_Exercise_: Transcribe nothing except the lines below that run from the one with "Коммерческая недвижимость" to the one with "chuyên cung cấp", ends included, and do not copy any picture.
..........
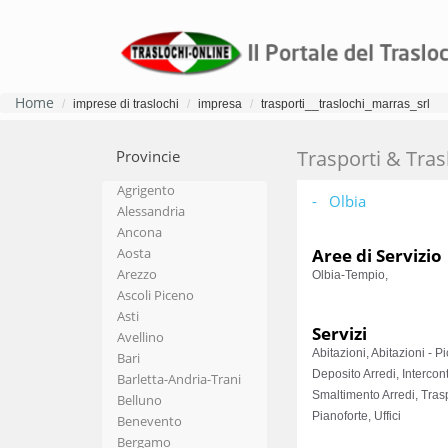
Home
imprese di traslochi
impresa
trasporti__traslochi_marras_srl
Trasporti & Tras
Provincie
Agrigento
- Olbia
Alessandria
Ancona
Aosta
Aree di Servizio
Arezzo
Olbia-Tempio,
Ascoli Piceno
Asti
Servizi
Avellino
Abitazioni, Abitazioni - P
Bari
Deposito Arredi, Intercont
Barletta-Andria-Trani
Smaltimento Arredi, Tras
Belluno
Pianoforte, Uffici
Benevento
Bergamo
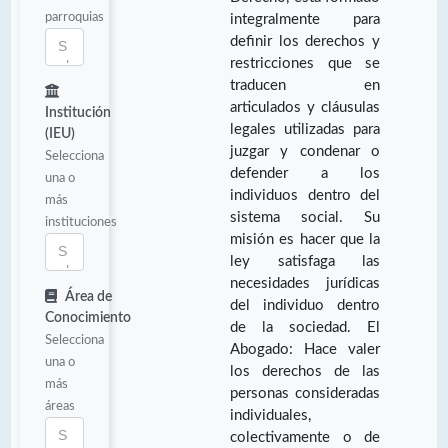
parroquias
integralmente para
definir los derechos y
restricciones que se
traducen en
articulados y cláusulas
Institución
legales utilizadas para
(IEU)
juzgar y condenar o
Selecciona
defender a los
una o
individuos dentro del
más
sistema social. Su
instituciones
misión es hacer que la
ley satisfaga las
necesidades jurídicas
Área de
del individuo dentro
Conocimiento
de la sociedad. El
Selecciona
Abogado: Hace valer
una o
los derechos de las
más
personas consideradas
áreas
individuales,
colectivamente o de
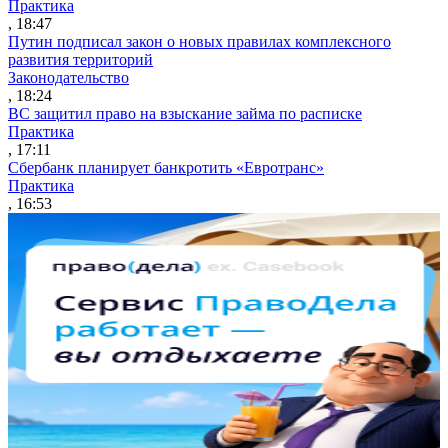
Практика
, 18:47
Путин подписал закон о новых правилах комплексного
развития территорий
Законодательство
, 18:24
ВС защитил право на взыскание займа по расписке
Практика
, 17:11
Сбербанк планирует банкротить «Евротранс»
Практика
, 16:53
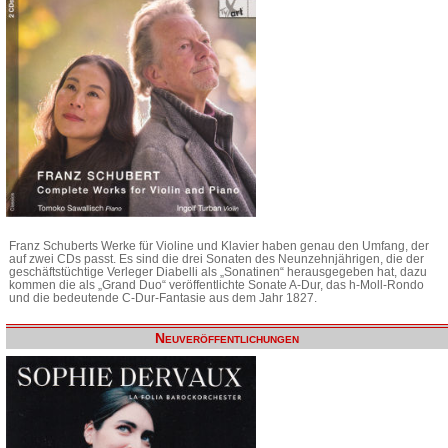
Franz Schuberts Werke für Violine und Klavier haben genau den Umfang, der
auf zwei CDs passt. Es sind die drei Sonaten des Neunzehnjährigen, die der
geschäftstüchtige Verleger Diabelli als „Sonatinen“ herausgegeben hat, dazu
kommen die als „Grand Duo“ veröffentlichte Sonate A-Dur, das h-Moll-Rondo
und die bedeutende C-Dur-Fantasie aus dem Jahr 1827.
Neuveröffentlichungen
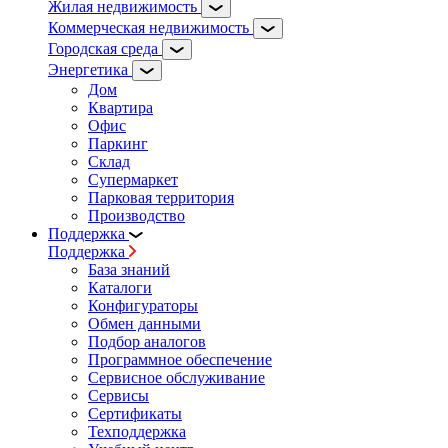
Жилая недвижимость
Коммерческая недвижимость
Городская среда
Энергетика
Дом
Квартира
Офис
Паркинг
Склад
Супермаркет
Парковая территория
Производство
Поддержка
Поддержка
База знаний
Каталоги
Конфигураторы
Обмен данными
Подбор аналогов
Программное обеспечение
Сервисное обслуживание
Сервисы
Сертификаты
Техподдержка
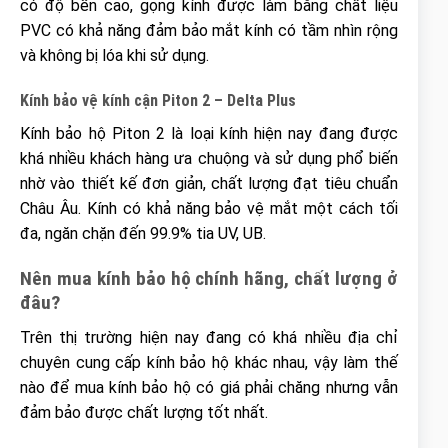
có độ bền cao, gọng kính được làm bằng chất liệu
PVC có khả năng đảm bảo mắt kính có tầm nhìn rộng
và không bị lóa khi sử dụng.
Kính bảo vệ kính cận Piton 2 – Delta Plus
Kính bảo hộ Piton 2 là loại kính hiện nay đang được
khá nhiều khách hàng ưa chuộng và sử dụng phổ biến
nhờ vào thiết kế đơn giản, chất lượng đạt tiêu chuẩn
Châu Âu. Kính có khả năng bảo vệ mắt một cách tối
đa, ngăn chặn đến 99.9% tia UV, UB.
Nên mua kính bảo hộ chính hãng, chất lượng ở
đâu?
Trên thị trường hiện nay đang có khá nhiều địa chỉ
chuyên cung cấp kính bảo hộ khác nhau, vậy làm thế
nào để mua kính bảo hộ có giá phải chăng nhưng vẫn
đảm bảo được chất lượng tốt nhất.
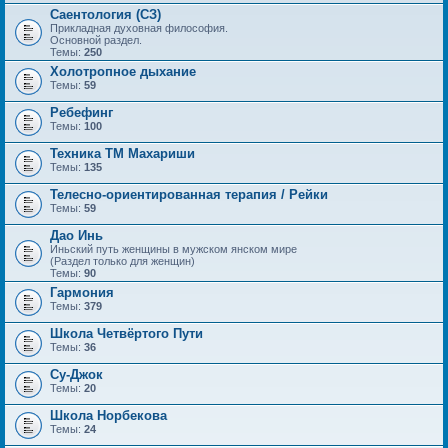
Саентология (СЗ)
Прикладная духовная философия.
Основной раздел.
Темы:
250
Холотропное дыхание
Темы:
59
Ребефинг
Темы:
100
Техника ТМ Махариши
Темы:
135
Телесно-ориентированная терапия / Рейки
Темы:
59
Дао Инь
Иньский путь женщины в мужском янском мире
(Раздел только для женщин)
Темы:
90
Гармония
Темы:
379
Школа Четвёртого Пути
Темы:
36
Су-Джок
Темы:
20
Школа Норбекова
Темы:
24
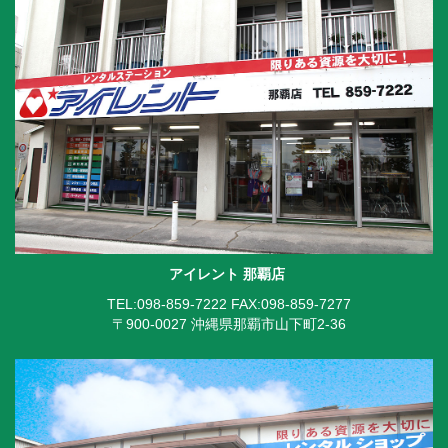
アイレント 那覇店
TEL:098-859-7222
FAX:098-859-7277
〒900-0027 沖縄県那覇市山下町2-36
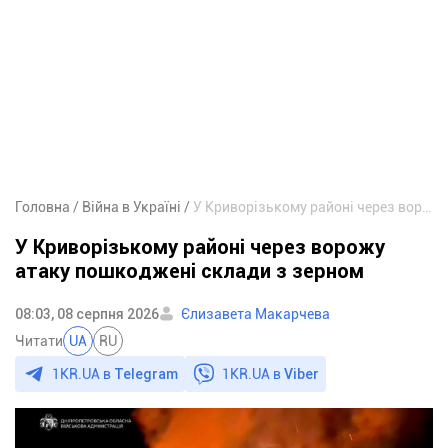
Головна
Війна в Україні
У Криворізькому районі через ворожу атаку пошкоджені склади з зерном
У Криворізькому районі через ворожу
атаку пошкоджені склади з зерном
08:03, 08 серпня 2026
Єлизавета Макарчева
Читати
UA
RU
1KR.UA в
Telegram
1KR.UA в
Viber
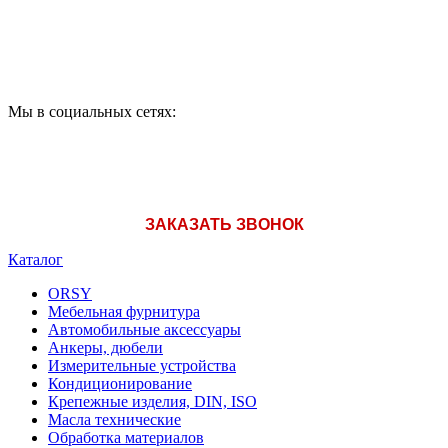
A1: +375 (29) 180-33-36
Мы в социальных сетях:
ЗАКАЗАТЬ ЗВОНОК
Каталог
ORSY
Мебельная фурнитура
Автомобильные аксессуары
Анкеры, дюбели
Измерительные устройства
Кондиционирование
Крепежные изделия, DIN, ISO
Масла технические
Обработка материалов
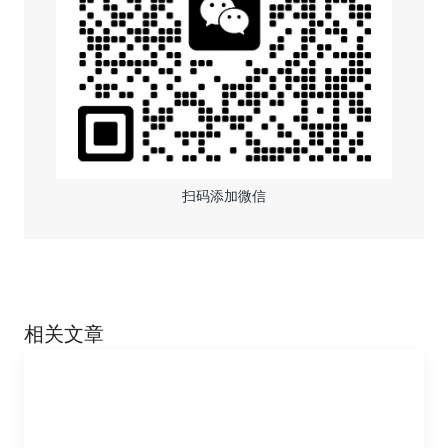
扫码添加微信
相关文章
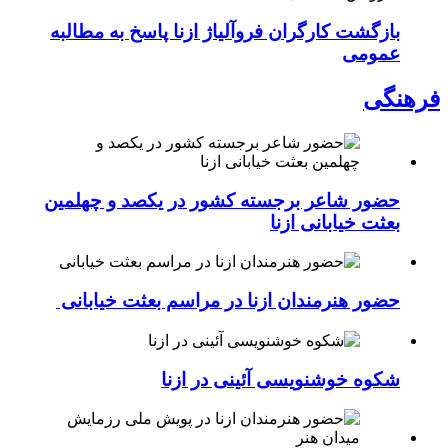
بازگشت کارگران فروآلیاژ ازنا پاسخ به مطالبه
عمومی
فرهنگی
حضور شاعر برجسته کشور در یکصد و چهلمین
بعثت خیابانی ازنا
حضور هنرمندان ازنا در مراسم بعثت خیابانی
شکوه خوشنویسی آئینی در ازنا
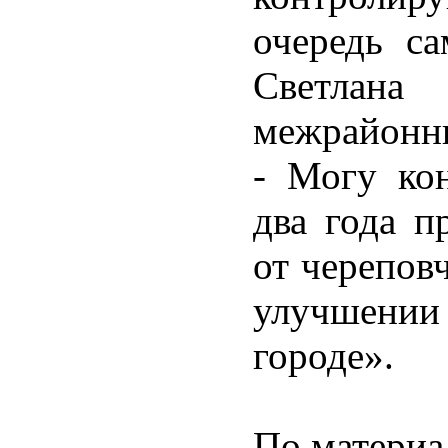
очередь са
Светлана
межрайонн
- Могу кон
два года п
от череповч
улучшении
городе».
По материа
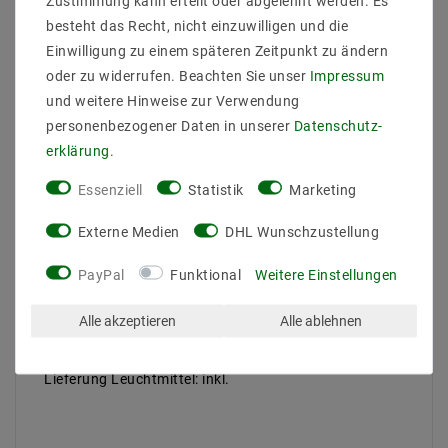
Zustimmung kann erteilt oder abgelehnt werden. Es
Beschreibung
besteht das Recht, nicht einzuwilligen und die
Einwilligung zu einem späteren Zeitpunkt zu ändern
Weitere Details
oder zu widerrufen. Beachten Sie unser
Impressum
Informationen zur Produktsicherheit
und weitere Hinweise zur Verwendung
personenbezogener Daten in unserer
Daten­schutz­
erklärung
.
Essenziell
Statistik
Marketing
Hersteller: Helestra
Externe Medien
DHL Wunschzustellung
Artikle Nr: 18/1428.07
Leistung & Lichtfarb: 6x1W, 3000 K, 660 lm
PayPal
Funktional
Weitere Einstellungen
Fassung: LED
EEK: -
Schutzart: IP 20
Alle akzeptieren
Alle ablehnen
Abmessungen: L 100, B 230, A 125 mm
Gewicht (kg): 1,5
Lieferung Leuchtmittel: inkl.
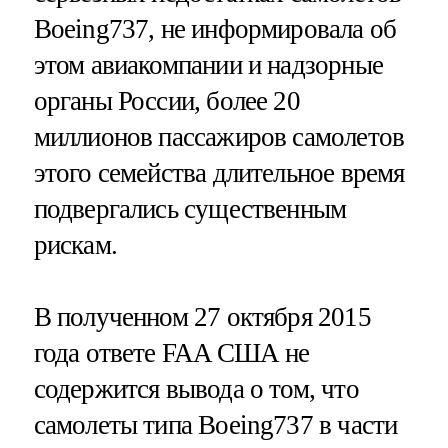
Boeing737, не информировала об
этом авиакомпании и надзорные
органы России, более 20
миллионов пассажиров самолетов
этого семейства длительное время
подвергались существенным
рискам.
В полученном 27 октября 2015
года ответе FAA США не
содержится вывода о том, что
самолеты типа Boeing737 в части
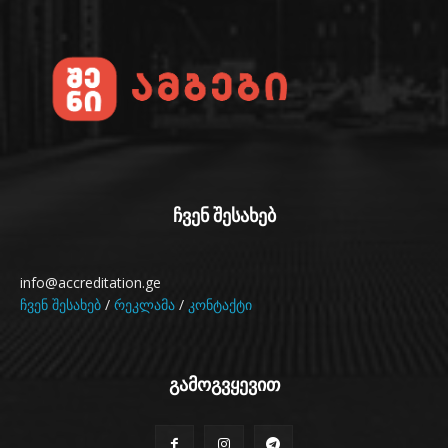
ჩვენ შესახებ
info@accreditation.ge
ჩვენ შესახებ
/
რეკლამა
/
კონტაქტი
გამოგვყევით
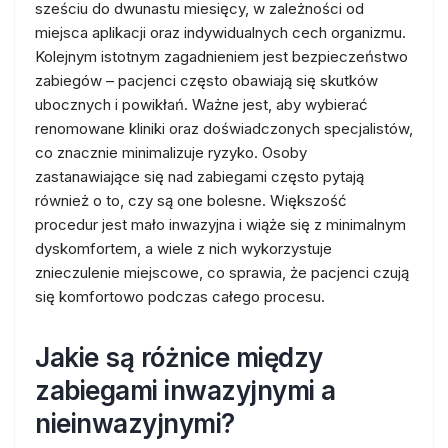
sześciu do dwunastu miesięcy, w zależności od
miejsca aplikacji oraz indywidualnych cech organizmu.
Kolejnym istotnym zagadnieniem jest bezpieczeństwo
zabiegów – pacjenci często obawiają się skutków
ubocznych i powikłań. Ważne jest, aby wybierać
renomowane kliniki oraz doświadczonych specjalistów,
co znacznie minimalizuje ryzyko. Osoby
zastanawiające się nad zabiegami często pytają
również o to, czy są one bolesne. Większość
procedur jest mało inwazyjna i wiąże się z minimalnym
dyskomfortem, a wiele z nich wykorzystuje
znieczulenie miejscowe, co sprawia, że pacjenci czują
się komfortowo podczas całego procesu.
Jakie są różnice między
zabiegami inwazyjnymi a
nieinwazyjnymi?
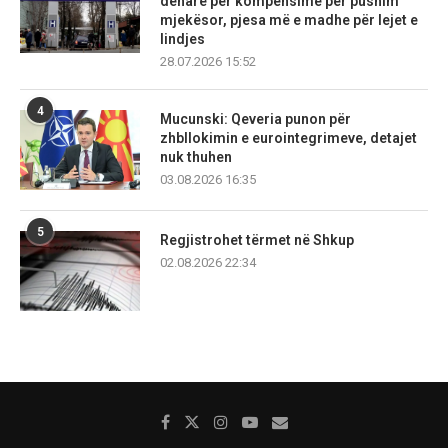
denarë për kompensime për pushim
mjekësor, pjesa më e madhe për lejet e
lindjes
28.07.2026 15:52
4
Mucunski: Qeveria punon për
zhbllokimin e eurointegrimeve, detajet
nuk thuhen
03.08.2026 16:35
5
Regjistrohet tërmet në Shkup
02.08.2026 22:34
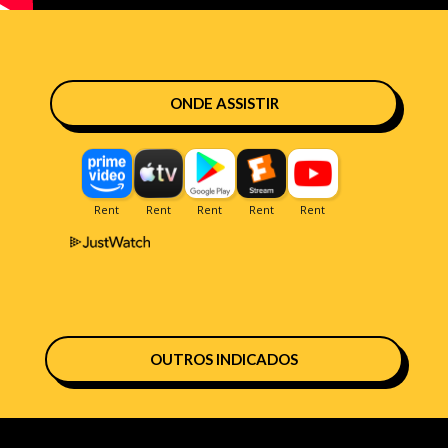
ONDE ASSISTIR
OUTROS INDICADOS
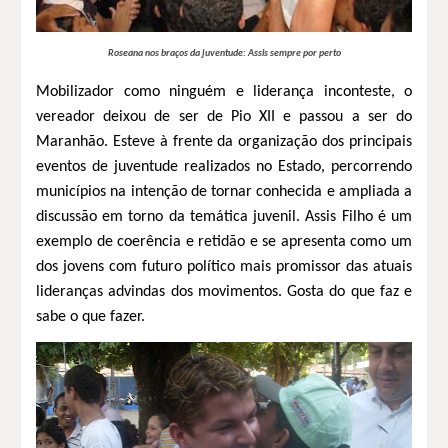
Roseana nos braços da juventude: Assis sempre por perto
Mobilizador como ninguém e liderança inconteste, o
vereador deixou de ser de Pio XII e passou a ser do
Maranhão. Esteve à frente da organização dos principais
eventos de juventude realizados no Estado, percorrendo
municípios na intenção de tornar conhecida e ampliada a
discussão em torno da temática juvenil. Assis Filho é um
exemplo de coerência e retidão e se apresenta como um
dos jovens com futuro político mais promissor das atuais
lideranças advindas dos movimentos. Gosta do que faz e
sabe o que fazer.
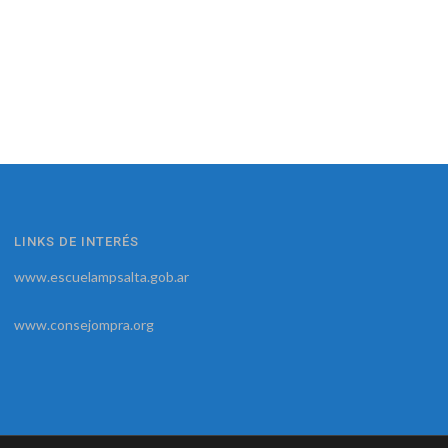
LINKS DE INTERÉS
www.escuelampsalta.gob.ar
www.consejompra.org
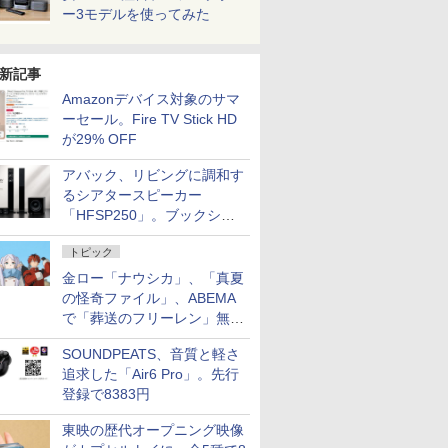
ー3モデルを使ってみた
新記事
Amazonデバイス対象のサマ
ーセール。Fire TV Stick HD
が29% OFF
アバック、リビングに調和す
るシアタースピーカー
「HFSP250」。ブックシェ
ルフはペア3万円以下
トピック
金ロー「ナウシカ」、「真夏
の怪奇ファイル」、ABEMA
で「葬送のフリーレン」無料
配信など。夏の特番・配信情
SOUNDPEATS、音質と軽さ
報
追求した「Air6 Pro」。先行
登録で8383円
東映の歴代オープニング映像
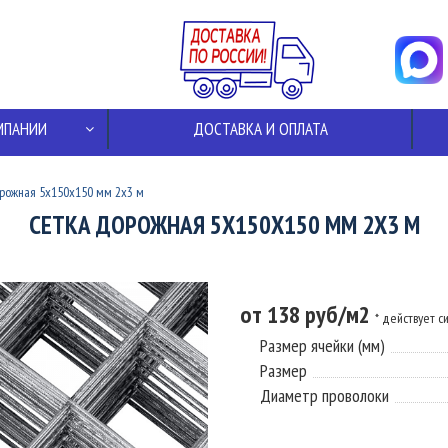
МПАНИИ
ДОСТАВКА И ОПЛАТА
рожная 5х150х150 мм 2x3 м
СЕТКА ДОРОЖНАЯ 5Х150Х150 ММ 2X3 М
от 138 руб/м2
* действует с
Размер ячейки (мм)
Размер
Диаметр проволоки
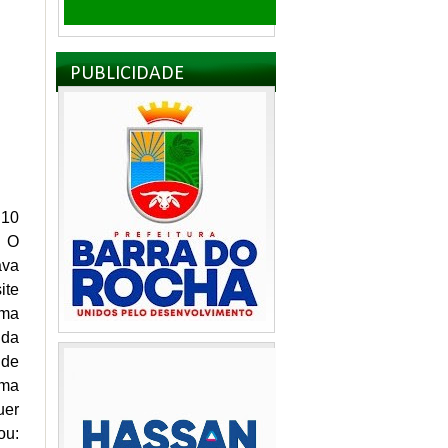
PUBLICIDADE
 10
. O
ava
ite
uma
 da
nde
uma
uer
ou:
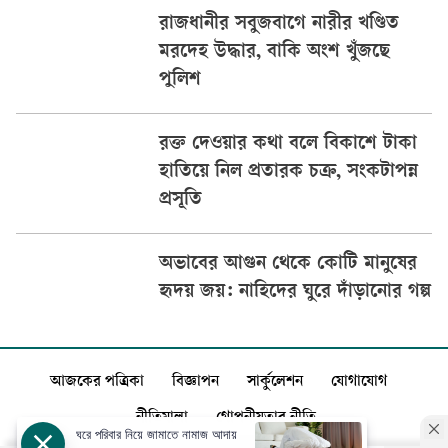
রাজধানীর সবুজবাগে নারীর খণ্ডিত
মরদেহ উদ্ধার, বাকি অংশ খুঁজছে
পুলিশ
রক্ত দেওয়ার কথা বলে বিকাশে টাকা
হাতিয়ে নিল প্রতারক চক্র, সংকটাপন্ন
প্রসূতি
অভাবের আগুন থেকে কোটি মানুষের
হৃদয় জয়: নাহিদের ঘুরে দাঁড়ানোর গল্প
আজকের পত্রিকা
বিজ্ঞাপন
সার্কুলেশন
যোগাযোগ
নীতিমালা
গোপনীয়তার নীতি
ঘরে পরিবার নিয়ে জামাতে নামাজ আদায়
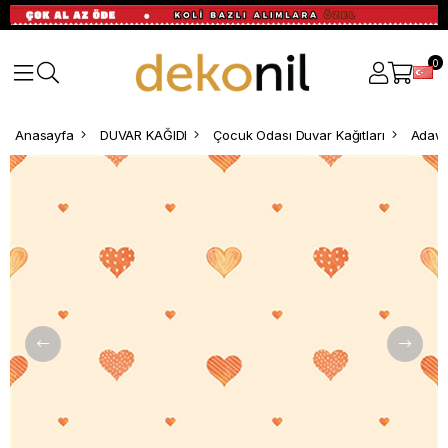
0
Anasayfa
DUVAR KAĞIDI
Çocuk Odası Duvar Kağıtları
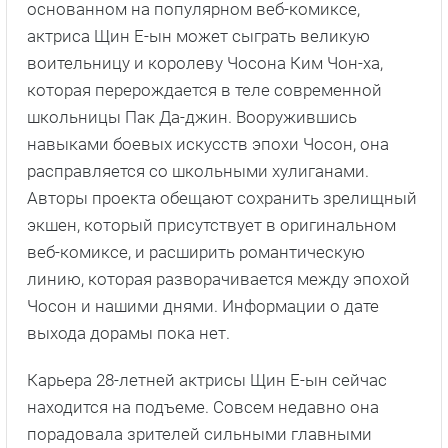
основанном на популярном веб-комиксе,
актриса Щин Е-ын может сыграть великую
воительницу и королеву Чосона Ким Чон-ха,
которая перерождается в теле современной
школьницы Пак Да-джин. Вооружившись
навыками боевых искусств эпохи Чосон, она
расправляется со школьными хулиганами.
Авторы проекта обещают сохранить зрелищный
экшен, который присутствует в оригинальном
веб-комиксе, и расширить романтическую
линию, которая разворачивается между эпохой
Чосон и нашими днями. Информации о дате
выхода дорамы пока нет.
Карьера 28-летней актрисы Щин Е-ын сейчас
находится на подъеме. Совсем недавно она
порадовала зрителей сильными главными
..........
_Output_:
Коммерческая недвижимость
Городская среда
Энергетика
Дом
Квартира
Офис
Паркинг
Склад
Супермаркет
Парковая территория
Производство
Поддержка
Поддержка
База знаний
Каталоги
Конфигураторы
Обмен данными
Подбор аналогов
Программное обеспечение
Сервисное обслуживание
Сервисы
Сертификаты
Техподдержка
có độ bền cao, gọng kính được làm bằng chất liệu
PVC có khả năng đảm bảo mắt kính có tầm nhìn rộng
và không bị lóa khi sử dụng.
Kính bảo vệ kính cận Piton 2 – Delta Plus
Kính bảo hộ Piton 2 là loại kính hiện nay đang được
khá nhiều khách hàng ưa chuộng và sử dụng phổ biến
nhờ vào thiết kế đơn giản, chất lượng đạt tiêu chuẩn
Châu Âu. Kính có khả năng bảo vệ mắt một cách tối
đa, ngăn chặn đến 99.9% tia UV, UB.
Nên mua kính bảo hộ chính hãng, chất lượng ở
đâu?
Trên thị trường hiện nay đang có khá nhiều địa chỉ
chuyên cung cấp kính bảo hộ khác nhau, vậy làm thế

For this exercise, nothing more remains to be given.